The grinding recession in parts of Europe has even led to outright protectionism. With Spain’s unemployment rate at 21 per cent, more than twice the EU average, the government sought to protect its labour market by banning Romanians from looking for work there. While the ban doesn’t impact Romanians already living in Spain, the move opened the door to further restrictions and extensions.
The problem—at least for those who favour the “ever closer union” advocated in the 1957 European Economic Community Treaty—is that the process of European integration has always been an elitist project. Most citizens of European countries ignored it. But now the EU has become politicized, and in many circles unpopular. “What’s so troubling right now is that the trend lines are toward re-nationalization, and no major politician is doing anything about it,” says Kupchan. “Politicians are being led by the public, rather than vice versa. And the European street is growing increasingly anti-Europe.”

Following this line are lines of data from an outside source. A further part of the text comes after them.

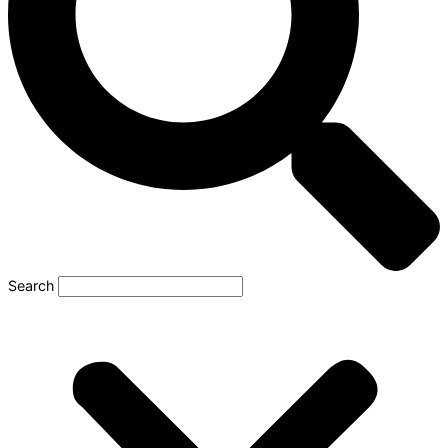
Search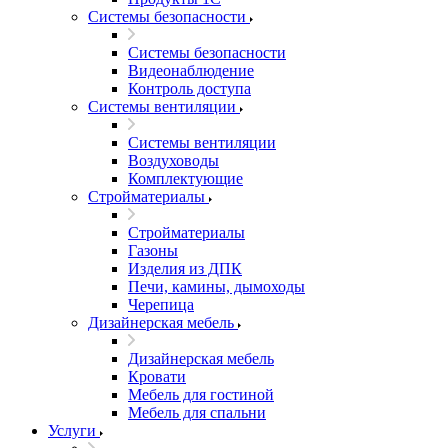
Системы безопасности
Системы безопасности
Видеонаблюдение
Контроль доступа
Системы вентиляции
Системы вентиляции
Воздуховоды
Комплектующие
Стройматериалы
Стройматериалы
Газоны
Изделия из ДПК
Печи, камины, дымоходы
Черепица
Дизайнерская мебель
Дизайнерская мебель
Кровати
Мебель для гостиной
Мебель для спальни
Услуги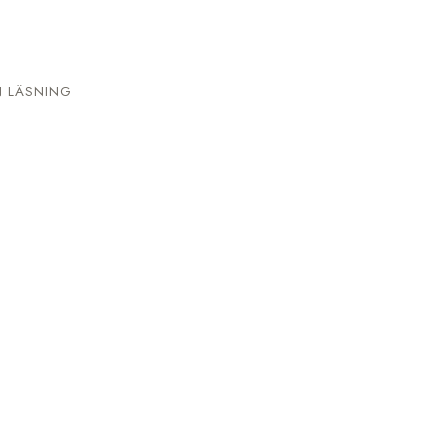
N LÄSNING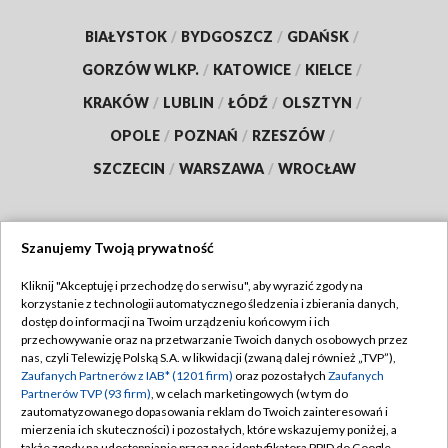
BIAŁYSTOK
/
BYDGOSZCZ
/
GDAŃSK
/
GORZÓW WLKP.
/
KATOWICE
/
KIELCE
/
KRAKÓW
/
LUBLIN
/
ŁÓDŹ
/
OLSZTYN
/
OPOLE
/
POZNAŃ
/
RZESZÓW
/
SZCZECIN
/
WARSZAWA
/
WROCŁAW
Szanujemy Twoją prywatność
Dołącz do nas:
Kliknij "Akceptuję i przechodzę do serwisu", aby wyrazić zgody na
korzystanie z technologii automatycznego śledzenia i zbierania danych,
TVP
dostęp do informacji na Twoim urządzeniu końcowym i ich
Abonament TVP
przechowywanie oraz na przetwarzanie Twoich danych osobowych przez
Regulamin TVP
nas, czyli Telewizję Polską S.A. w likwidacji (zwaną dalej również „TVP”),
Emisja w TVP
Polityka prywatności
Zaufanych Partnerów z IAB* (1201 firm)
oraz pozostałych
Zaufanych
Partnerów TVP (93 firm)
, w celach marketingowych (w tym do
Centrum informacji TVP
Moje zgody
zautomatyzowanego dopasowania reklam do Twoich zainteresowań i
mierzenia ich skuteczności) i pozostałych, które wskazujemy poniżej, a
Naziemna Telewizja Cyfrowa
Pomoc
także zgody na udostępnianie przez nas identyfikatora PPID do Google.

As rising right-wing populism continues to spread, it is likely to lead to even thicker borders. Italy says it is overwhelmed by refugees from North Africa and wants help from other members of the union. Countries such as Germany and France counter that asylum seekers arriving in Italy simply pass through on their way north. Earlier this year, Italy issued temporary residency permits to refugees from Tunisia so that they could travel within Europe, and move on somewhere else. France responded by reinstituting controls on its border with Italy, trapping the Tunisians there.
Piece by piece the European political and economic experiment is failing. Putting it back together will be a monumental if not impossible task, says Minford. Yet the cost of failure will be the final end of Europe as an economic power. “The sad thing about this crumbling of the European dream is that there will be a revival of economic nationalism,” he says. “You can’t separate the different bits of this whole experiment in union. If one part goes, the rest will be chipped away at until it’s a patchwork of countries that are increasingly less relevant to the global economy.”